Après le blocage de l’aéroport opéré par le personnel de Luxair Cargo fin septembre et le rendez-vous entre les syndicats et la direction de la compagnie aérienne lundi, cette dernière a décidé d’éclaircir les zones d’ombres sur l’avenir des 1 200 salariés de sa filiale déchargeant les avions de fret au Findel. Dans un courrier envoyé ce jeudi aux salariés, le directeur général Gilles Feith informe que Luxair a postulé à l’appel d’offres ouvert par Lux-Airport au début de l’année pour fournir des services d’assistance en escale aux passagers des compagnies aériennes tierces atterrissant à Luxembourg. La décision sera rendue en janvier de l’année prochaine. En mai, Luxair n’a en revanche pas postulé à l’appel à candidatures pour le ground handling Cargo, un service qu’elle preste pourtant avec sa filiale cargo et qui emploie quasiment la moitié de ses équipes.

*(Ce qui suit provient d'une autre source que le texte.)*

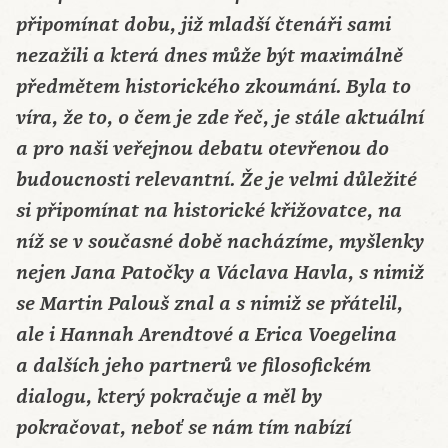
připomínat dobu, již mladší čtenáři sami
nezažili a která dnes může být maximálně
předmětem historického zkoumání. Byla to
víra, že to, o čem je zde řeč, je stále aktuální
a pro naši veřejnou debatu otevřenou do
budoucnosti relevantní. Že je velmi důležité
si připomínat na historické křižovatce, na
níž se v současné době nacházíme, myšlenky
nejen Jana Patočky a Václava Havla, s nimiž
se Martin Palouš znal a s nimiž se přátelil,
ale i Hannah Arendtové a Erica Voegelina
a dalších jeho partnerů ve filosofickém
dialogu, který pokračuje a měl by
pokračovat, neboť se nám tím nabízí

Cargolux s’est, elle, aligné dans l’appel d’offres. L’attribution du marché est prévue pour le 31 octobre. « En cas de sélection de Luxcargo Handling (la société ad hoc mise en place par Cargolux, ndlr), Luxair fera le nécessaire pour mener à bien le transfert de la branche d’activité Luxair Cargo en application des dispositions légales », écrit le directeur général. Le transfert devrait intervenir entre mars et juillet 2024. Tous les salariés de Luxair Cargo sont concernés. Les conventions collectives de travail de Luxair arrivent à échéance au 31 décembre, mais sont reconduites. « La Direction de Luxair n’a pas l’intention de dénoncer ces conventions et les syndicats ont fait une demande de pourparlers pour le renouvellement des dites conventions », fait savoir Gilles Feith dans un exercice de transparence qui a tardé, on comprend, pour ne pas laisser croire à la Commission européenne que le marché est vicié. pso

Banque en deuil

A paru dans le Wort samedi dernier l’annonce du décès, le 28 septembre à 87 ans, de Bob Reckinger, grand nom de la banque au Luxembourg et de la Banque de Luxembourg. « Il a marqué notre banque par son leadership engagé et visionnaire, ainsi que ses valeurs humanistes. Sous son impulsion la banque a connu un développement déterminant tant en termes de notoriété que de croissance », lit-on dans l’hommage rendu par l’emblématique établissement sur le Boulevard Royal.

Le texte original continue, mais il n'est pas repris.